Find some one from each region. The Majority of the guys or gals will be racing anyways. Cover the WHOLE US.

I really liked the first couple of issues. Now its TC this Monster truck That, 1/8 scales...same stuff as the other mag...

I know that Carpet season is comming up here in IN. So if you had someone in lets say region 5 cover some events. They are probley going any ways. Work out some thing. 
I have also notices the Boat section...RC modler cover that well.....
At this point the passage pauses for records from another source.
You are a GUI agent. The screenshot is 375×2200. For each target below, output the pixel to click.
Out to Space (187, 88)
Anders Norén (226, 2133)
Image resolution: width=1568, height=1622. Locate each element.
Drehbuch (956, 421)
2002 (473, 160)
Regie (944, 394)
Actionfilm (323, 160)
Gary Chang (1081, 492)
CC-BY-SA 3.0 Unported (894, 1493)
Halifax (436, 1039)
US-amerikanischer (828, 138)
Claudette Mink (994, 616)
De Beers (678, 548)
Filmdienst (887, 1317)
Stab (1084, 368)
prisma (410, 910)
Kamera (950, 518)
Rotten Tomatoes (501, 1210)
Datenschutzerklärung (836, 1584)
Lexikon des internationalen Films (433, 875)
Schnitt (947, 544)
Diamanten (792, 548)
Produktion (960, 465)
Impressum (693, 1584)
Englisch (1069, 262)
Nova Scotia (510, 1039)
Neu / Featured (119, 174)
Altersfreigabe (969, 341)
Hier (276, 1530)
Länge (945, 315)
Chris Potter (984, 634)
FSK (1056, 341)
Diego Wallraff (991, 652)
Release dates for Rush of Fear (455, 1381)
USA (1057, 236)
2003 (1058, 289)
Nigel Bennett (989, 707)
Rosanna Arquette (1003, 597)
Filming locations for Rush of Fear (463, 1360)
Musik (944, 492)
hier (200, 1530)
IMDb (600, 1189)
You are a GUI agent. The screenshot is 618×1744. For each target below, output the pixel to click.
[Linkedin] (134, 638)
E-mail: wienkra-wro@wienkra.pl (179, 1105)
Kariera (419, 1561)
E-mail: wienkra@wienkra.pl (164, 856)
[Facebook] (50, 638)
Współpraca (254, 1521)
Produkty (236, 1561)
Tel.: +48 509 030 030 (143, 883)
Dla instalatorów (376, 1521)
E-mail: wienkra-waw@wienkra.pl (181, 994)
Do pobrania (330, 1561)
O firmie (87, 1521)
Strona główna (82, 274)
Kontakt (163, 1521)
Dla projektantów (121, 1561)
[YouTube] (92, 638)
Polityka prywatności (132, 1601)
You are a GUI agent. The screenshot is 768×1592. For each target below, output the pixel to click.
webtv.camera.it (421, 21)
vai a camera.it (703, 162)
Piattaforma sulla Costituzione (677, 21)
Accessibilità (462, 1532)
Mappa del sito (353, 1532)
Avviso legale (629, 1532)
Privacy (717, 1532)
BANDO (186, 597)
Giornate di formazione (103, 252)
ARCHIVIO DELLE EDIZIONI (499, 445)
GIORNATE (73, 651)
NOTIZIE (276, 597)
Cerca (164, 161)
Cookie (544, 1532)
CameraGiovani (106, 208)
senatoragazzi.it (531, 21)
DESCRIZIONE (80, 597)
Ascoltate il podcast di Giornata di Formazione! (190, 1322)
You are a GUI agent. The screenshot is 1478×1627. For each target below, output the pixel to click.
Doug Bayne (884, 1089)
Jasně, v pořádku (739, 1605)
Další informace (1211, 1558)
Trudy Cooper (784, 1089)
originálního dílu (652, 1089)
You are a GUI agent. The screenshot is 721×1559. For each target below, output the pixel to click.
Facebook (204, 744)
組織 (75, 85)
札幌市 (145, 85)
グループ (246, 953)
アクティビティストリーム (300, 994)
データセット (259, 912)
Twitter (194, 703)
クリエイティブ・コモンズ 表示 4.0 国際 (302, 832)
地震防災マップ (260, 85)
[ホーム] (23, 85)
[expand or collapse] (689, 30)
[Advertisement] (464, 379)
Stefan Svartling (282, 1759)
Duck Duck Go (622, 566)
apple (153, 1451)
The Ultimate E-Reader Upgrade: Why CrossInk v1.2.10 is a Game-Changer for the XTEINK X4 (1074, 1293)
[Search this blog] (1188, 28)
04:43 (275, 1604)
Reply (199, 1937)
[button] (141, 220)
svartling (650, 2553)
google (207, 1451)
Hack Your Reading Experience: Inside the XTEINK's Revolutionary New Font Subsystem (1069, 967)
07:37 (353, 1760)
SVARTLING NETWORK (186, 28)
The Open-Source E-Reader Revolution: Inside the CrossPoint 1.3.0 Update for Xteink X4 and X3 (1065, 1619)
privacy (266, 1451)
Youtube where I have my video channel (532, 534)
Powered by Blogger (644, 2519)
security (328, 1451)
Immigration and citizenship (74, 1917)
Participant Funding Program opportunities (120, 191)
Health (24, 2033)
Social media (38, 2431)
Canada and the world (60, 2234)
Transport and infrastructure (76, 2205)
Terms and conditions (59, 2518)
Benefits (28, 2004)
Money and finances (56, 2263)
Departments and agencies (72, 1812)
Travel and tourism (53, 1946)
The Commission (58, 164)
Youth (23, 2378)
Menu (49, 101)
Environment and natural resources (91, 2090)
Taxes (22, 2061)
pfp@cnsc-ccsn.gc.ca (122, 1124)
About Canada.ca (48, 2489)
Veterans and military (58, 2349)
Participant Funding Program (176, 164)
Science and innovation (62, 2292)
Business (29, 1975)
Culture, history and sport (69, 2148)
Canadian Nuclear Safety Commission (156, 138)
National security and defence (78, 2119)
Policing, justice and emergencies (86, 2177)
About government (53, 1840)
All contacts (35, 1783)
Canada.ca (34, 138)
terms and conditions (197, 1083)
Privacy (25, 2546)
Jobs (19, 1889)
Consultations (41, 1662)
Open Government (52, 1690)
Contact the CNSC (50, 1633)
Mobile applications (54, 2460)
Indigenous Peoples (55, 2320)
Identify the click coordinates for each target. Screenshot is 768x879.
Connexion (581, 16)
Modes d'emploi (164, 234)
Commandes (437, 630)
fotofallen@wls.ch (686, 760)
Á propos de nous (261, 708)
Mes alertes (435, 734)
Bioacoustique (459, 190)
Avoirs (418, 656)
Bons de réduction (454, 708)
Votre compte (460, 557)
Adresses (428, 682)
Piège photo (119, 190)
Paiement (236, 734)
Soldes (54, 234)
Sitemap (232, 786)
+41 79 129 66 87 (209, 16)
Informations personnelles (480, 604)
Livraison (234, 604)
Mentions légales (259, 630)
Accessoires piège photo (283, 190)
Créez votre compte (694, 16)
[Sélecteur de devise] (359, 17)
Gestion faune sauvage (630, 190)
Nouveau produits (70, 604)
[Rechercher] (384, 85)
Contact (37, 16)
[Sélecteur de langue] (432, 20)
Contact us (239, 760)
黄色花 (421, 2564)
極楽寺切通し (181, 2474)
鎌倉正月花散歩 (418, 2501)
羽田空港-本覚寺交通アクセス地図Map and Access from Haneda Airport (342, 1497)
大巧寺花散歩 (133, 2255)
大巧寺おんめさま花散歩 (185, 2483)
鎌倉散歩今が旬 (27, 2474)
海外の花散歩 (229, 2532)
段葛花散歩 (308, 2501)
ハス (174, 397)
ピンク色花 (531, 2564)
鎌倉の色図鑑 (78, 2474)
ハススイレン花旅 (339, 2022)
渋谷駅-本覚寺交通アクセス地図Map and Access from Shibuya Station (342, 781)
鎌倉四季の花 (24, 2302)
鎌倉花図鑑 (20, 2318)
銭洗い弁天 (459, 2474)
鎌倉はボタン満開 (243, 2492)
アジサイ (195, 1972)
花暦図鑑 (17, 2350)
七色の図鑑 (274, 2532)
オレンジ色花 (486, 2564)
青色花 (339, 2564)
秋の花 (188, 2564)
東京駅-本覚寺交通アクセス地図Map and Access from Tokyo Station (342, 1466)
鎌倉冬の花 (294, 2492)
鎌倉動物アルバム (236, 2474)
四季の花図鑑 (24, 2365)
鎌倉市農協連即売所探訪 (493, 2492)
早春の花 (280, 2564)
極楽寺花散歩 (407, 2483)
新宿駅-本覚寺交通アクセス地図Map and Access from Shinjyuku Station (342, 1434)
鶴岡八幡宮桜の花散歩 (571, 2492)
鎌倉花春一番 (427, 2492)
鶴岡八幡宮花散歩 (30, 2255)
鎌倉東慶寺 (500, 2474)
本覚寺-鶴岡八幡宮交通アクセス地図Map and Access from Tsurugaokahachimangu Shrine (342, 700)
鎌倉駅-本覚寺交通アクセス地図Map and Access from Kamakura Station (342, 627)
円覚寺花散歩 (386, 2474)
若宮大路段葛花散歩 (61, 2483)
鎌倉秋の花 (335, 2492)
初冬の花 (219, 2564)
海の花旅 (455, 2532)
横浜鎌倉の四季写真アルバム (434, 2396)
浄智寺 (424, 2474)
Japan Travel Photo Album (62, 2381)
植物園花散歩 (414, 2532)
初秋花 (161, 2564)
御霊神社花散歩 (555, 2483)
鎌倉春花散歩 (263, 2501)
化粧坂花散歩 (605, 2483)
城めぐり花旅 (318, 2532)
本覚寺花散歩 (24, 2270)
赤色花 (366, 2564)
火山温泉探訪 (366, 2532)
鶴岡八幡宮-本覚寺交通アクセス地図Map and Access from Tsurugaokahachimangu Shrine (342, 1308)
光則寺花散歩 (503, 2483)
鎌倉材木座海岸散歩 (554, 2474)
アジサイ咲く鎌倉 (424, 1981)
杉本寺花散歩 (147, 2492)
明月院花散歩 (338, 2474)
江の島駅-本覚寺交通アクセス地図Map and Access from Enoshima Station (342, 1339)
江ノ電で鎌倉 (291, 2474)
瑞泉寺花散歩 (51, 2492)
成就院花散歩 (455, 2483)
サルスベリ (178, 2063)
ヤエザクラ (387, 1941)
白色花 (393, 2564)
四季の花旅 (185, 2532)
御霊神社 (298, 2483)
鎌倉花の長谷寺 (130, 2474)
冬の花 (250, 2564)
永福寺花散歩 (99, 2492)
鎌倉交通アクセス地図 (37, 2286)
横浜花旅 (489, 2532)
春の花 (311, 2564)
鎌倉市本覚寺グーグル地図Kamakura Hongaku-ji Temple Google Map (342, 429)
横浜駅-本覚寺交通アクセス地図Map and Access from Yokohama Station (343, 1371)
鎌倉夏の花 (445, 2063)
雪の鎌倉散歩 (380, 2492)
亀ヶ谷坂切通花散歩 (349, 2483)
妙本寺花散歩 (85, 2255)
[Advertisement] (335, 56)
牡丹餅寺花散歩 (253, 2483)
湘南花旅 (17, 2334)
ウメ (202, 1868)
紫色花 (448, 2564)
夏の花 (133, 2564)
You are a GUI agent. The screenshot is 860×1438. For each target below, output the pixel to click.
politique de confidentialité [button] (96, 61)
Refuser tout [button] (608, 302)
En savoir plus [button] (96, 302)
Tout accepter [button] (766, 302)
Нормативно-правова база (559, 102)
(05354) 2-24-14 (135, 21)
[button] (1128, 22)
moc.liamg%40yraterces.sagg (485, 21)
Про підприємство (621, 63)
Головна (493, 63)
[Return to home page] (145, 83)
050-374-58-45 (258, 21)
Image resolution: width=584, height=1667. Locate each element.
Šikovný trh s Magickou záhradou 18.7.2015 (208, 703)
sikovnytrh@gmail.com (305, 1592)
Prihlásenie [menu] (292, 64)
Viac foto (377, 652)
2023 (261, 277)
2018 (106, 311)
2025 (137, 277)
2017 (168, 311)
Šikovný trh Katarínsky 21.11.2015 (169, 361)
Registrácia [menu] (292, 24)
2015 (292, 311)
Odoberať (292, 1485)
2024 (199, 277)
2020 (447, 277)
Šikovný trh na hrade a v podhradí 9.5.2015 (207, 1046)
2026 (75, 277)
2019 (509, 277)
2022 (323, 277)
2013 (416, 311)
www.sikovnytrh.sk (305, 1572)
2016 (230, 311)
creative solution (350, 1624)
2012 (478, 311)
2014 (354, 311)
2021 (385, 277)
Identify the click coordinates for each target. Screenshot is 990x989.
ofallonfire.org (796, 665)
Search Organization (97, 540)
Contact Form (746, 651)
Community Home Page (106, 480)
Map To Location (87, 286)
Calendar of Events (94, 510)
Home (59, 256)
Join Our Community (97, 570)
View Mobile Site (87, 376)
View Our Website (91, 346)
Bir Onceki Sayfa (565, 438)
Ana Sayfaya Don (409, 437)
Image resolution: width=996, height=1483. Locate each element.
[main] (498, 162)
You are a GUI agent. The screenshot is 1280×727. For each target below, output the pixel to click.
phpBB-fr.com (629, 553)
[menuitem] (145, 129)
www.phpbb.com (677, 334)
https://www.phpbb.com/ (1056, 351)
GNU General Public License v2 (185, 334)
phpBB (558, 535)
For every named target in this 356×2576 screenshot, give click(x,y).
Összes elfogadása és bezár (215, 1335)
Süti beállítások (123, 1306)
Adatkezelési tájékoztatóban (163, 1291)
You guys came out of the gate SMOKIN...now to me its fizzled out. I can take notes on the races I attend. Mind you I dont run alot. This is a hobby to me not my life. I plan on running DO's in IL this winter. I dont do carpet. But there might be somone eles that might be going to a "BIG RACE" and can do some free lancing....


----------



## blueracer55 (Dec 23, 2003)

i justed wanted to say thanks to r/c driver. they recently sponsored a event in indiana, and at least gave me my 35 dollars entry fee. u guys are a real nice group of people, and hopefully i'll see u guys again. 
yes i was the guy with the edm at the offroad race.
www.geocities.com/advancespeedway


----------



## BobHastings (Jul 23, 2003)

You Planet guys are top-knotch too. We always enjoy the visit...matter of fact we stopped back on the way to the airport to play; loaded muddy truck into the luggage to the joy of the security people


----------



## Exterminator (Jun 17, 2002)

R/C Driver,
Do you have a way for racers to submit articles to the magazine of larger races that we racers attend but don't have any magazine people in attendance? 
This might be a way to get more wide reaching information. Not just factory drivers at big races.
Currently here in the NorthWest we have a summer off-road series that has over 1000 entrys in 6 events at 6 different tracks. But there is no coverage of it in any mag.


----------